The White House had proposed a “clean” vote on the debt limit. That is, Congress should increase the debt limit without any additional conditions. This is exactly what has happened 6 times in the past 10 years.

Voting to raise the debt limit is urgent. Right now, the U.S. government revenues are equal to about 60 percent of what the federal government spends. That’s right, 60 percent. The problem is largely the result of lower tax revenues because of the mismanagement of the economy during the 2000s (including massive tax cuts for the wealthy alongside two unpaid-for wars), and the Great Recession and higher needs because of that same recession. That means if the debt ceiling is not lifted, government spending will be immediately reduced by 40 percent. This could take a variety of forms, from withholding Social Security checks, to furloughing massive numbers of federal workers, to not paying government contractors in Iraq and Afghanistan. It’s almost shutting down the government.

And, if the immediate drop in spending doesn’t cause a double-dip recession, the near-certainty of a financial panic, with U.S. interest rates rising sharply and likely staying high for some time to come, certainly will induce a financial panic. Markets need stability and the high-stakes political game the Republican leaders are playing is very risky.

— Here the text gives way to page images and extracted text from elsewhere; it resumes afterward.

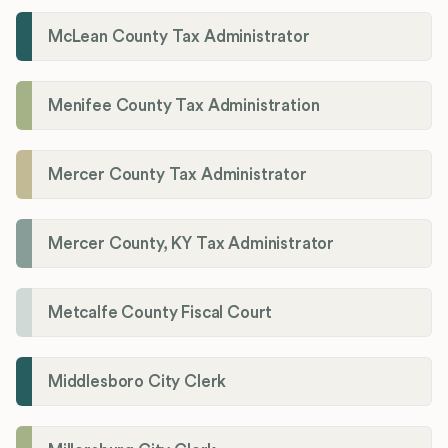
McLean County Tax Administrator
Menifee County Tax Administration
Mercer County Tax Administrator
Mercer County, KY Tax Administrator
Metcalfe County Fiscal Court
Middlesboro City Clerk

With the near-certainty of economic disaster in one corner, the Republicans have said that they will only vote to lift the debt ceiling if there are large and immediate cuts in spending and they so far are refusing to budge on pairing these cuts with tax increases. This, too, could be bad for you and me, and for the Common Good.

Spending cuts would almost certainly come from discretionary spending. Your middle-school student can look forward to higher college prices, less student aid, and fewer teachers in the classroom. Your community may not be notified of a devastating tornado three years from now because the U.S. will not upgrade our weather satellites. Your neighbor’s toddler may get very ill – and some children even die – from a virulent strand of e.coli as the budget for food safety inspections is cut (yet again). Your brother who currently travels for business every week will see greater flight delays and more near- misses on the runways, freaking him out so much that he quits his job and moves in with you (yikes!).

Of course, there is a way out. Congress could vote for a clean debt limit increase and regroup in the fall to address the long-term budget issues. Addressing the long term issues is important, but is this the way to do it? It feels like the current negotiations are the ultimate case of cutting off America's nose to spite her face. And, why would we want to do that?